30 Years Ago in the VFSS: Linda Chobotuck

Linda Chobotuck says she’s been lurking around the VFSS since it met in the Granville Island Community Centre. She was lured in by then-president Anna Holbech Bjarnason. [Ed.: Our records show that Bjarnason was president in 1980.]

“I grew up in a folkie family with a mother who came from a parlour-singing tradition and was an early disciple of the folk revival. Surrounded by folkies, everybody I respected as a musician was also a songwriter, so from an early age I also wrote music. I’m not very prolific, but I’ve been doing it a long time and it adds up.

“My notebook says that ‘Give the Boss his Due’ was written in October 1985, but it was certainly brewing earlier than that because the third verse was inspired by an industrial psychology course that I dropped in disgust. The whole song is basically a tribute to my father’s attitude to work; the proper relationship a responsible worker should have to his or her job. You owe your co-workers to pull your own weight, but your obligations only go so far.

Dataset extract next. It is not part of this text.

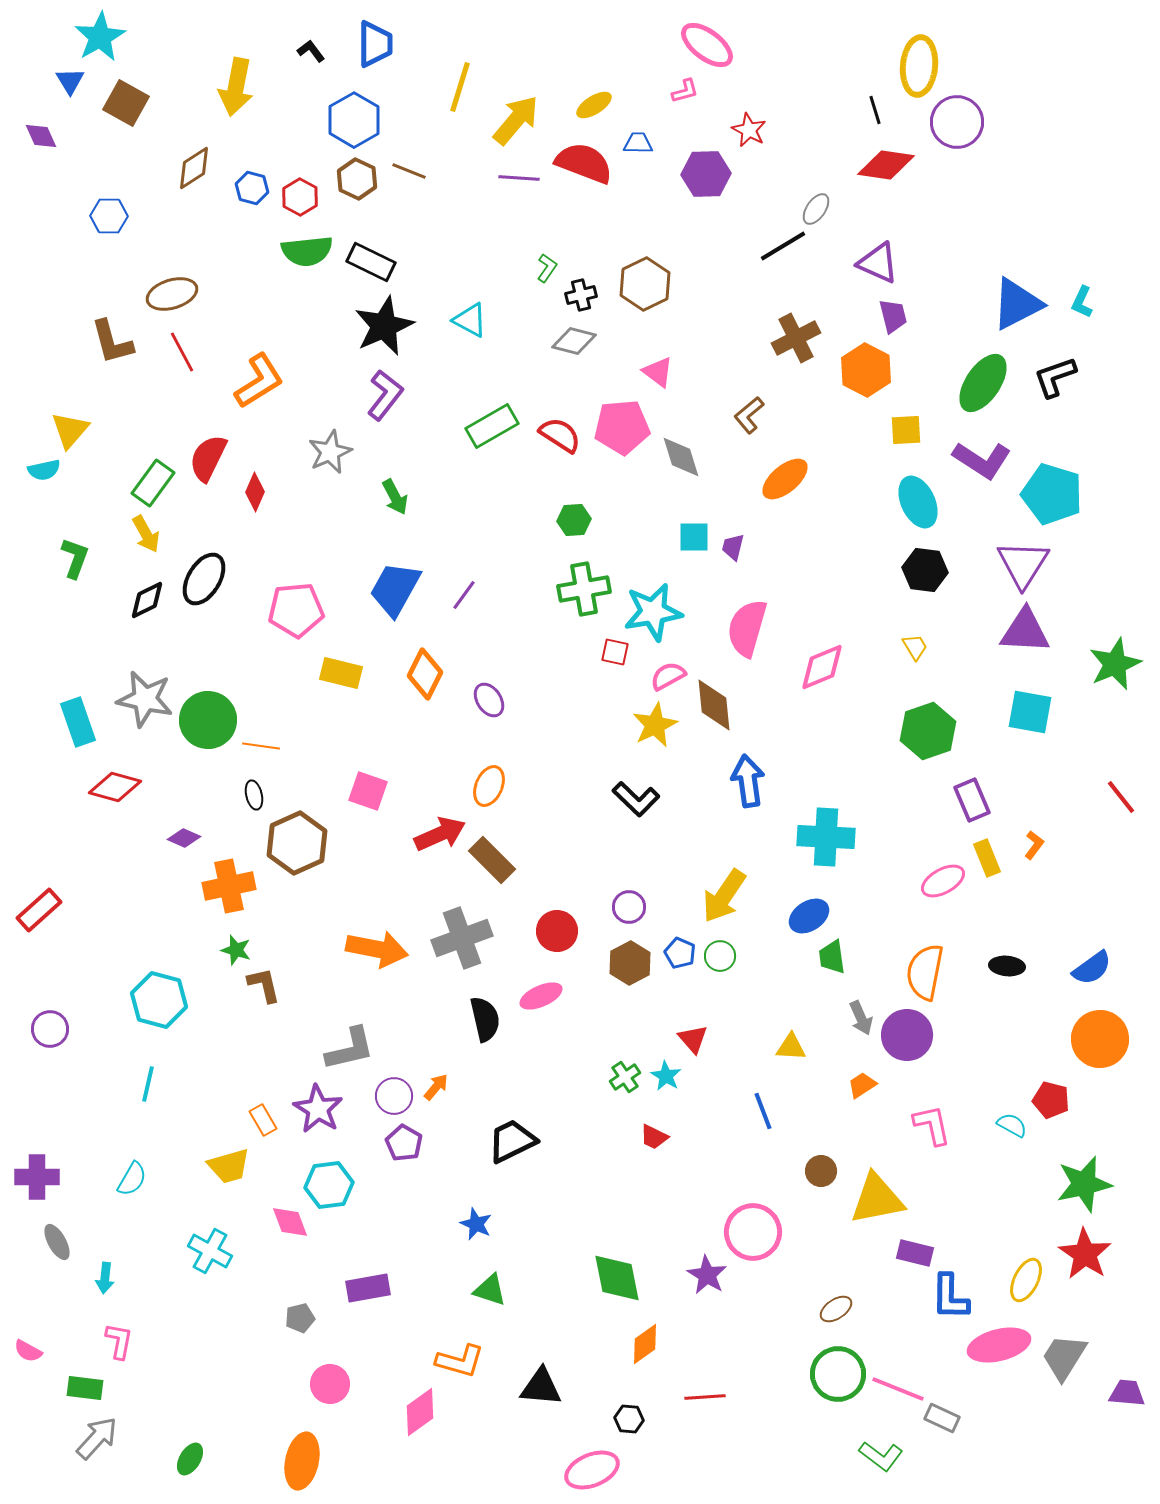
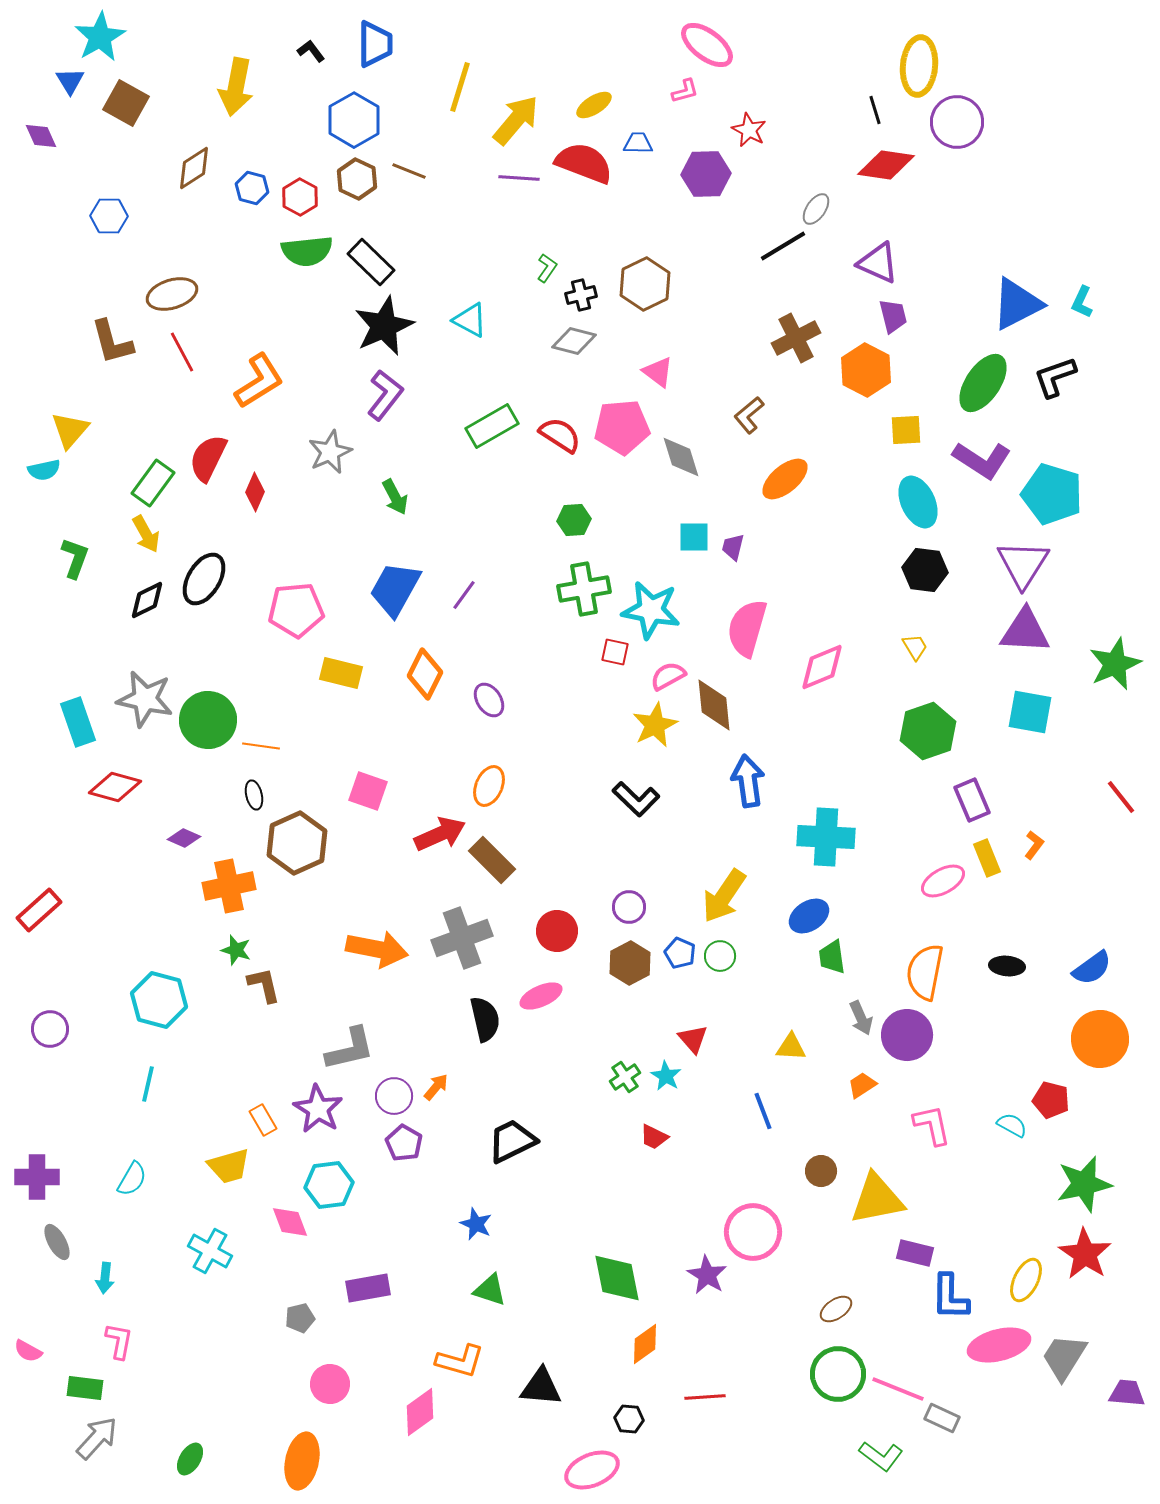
black rectangle at (371, 262): rotated 18 degrees clockwise
cyan star at (653, 612): moved 2 px left, 2 px up; rotated 20 degrees clockwise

“After sleeping, people actually spend most of their time working, so I am perhaps best known as a singer and writer of labour songs, the most widely recorded of which is ‘Canning Salmon,’ which I wrote while working in a cannery in Richmond.”

Chobotuck performs “Canning Salmon” on a compilation CD titled The Cannery Shed put together by Washington folksinger Mary Garvey. As for a CD of her own, Chobotuck says that’s another project for some indefinite future. Until then, you can enjoy “Give the Boss His Due,” which was recorded live at the VFSS in 1991.

One thought on “30 Years Ago in the VFSS: Linda Chobotuck”

  1. Nice article! I love Linda’s intonation in her ode to her father’s work ethic. Where can we hear “Canning Salmon”?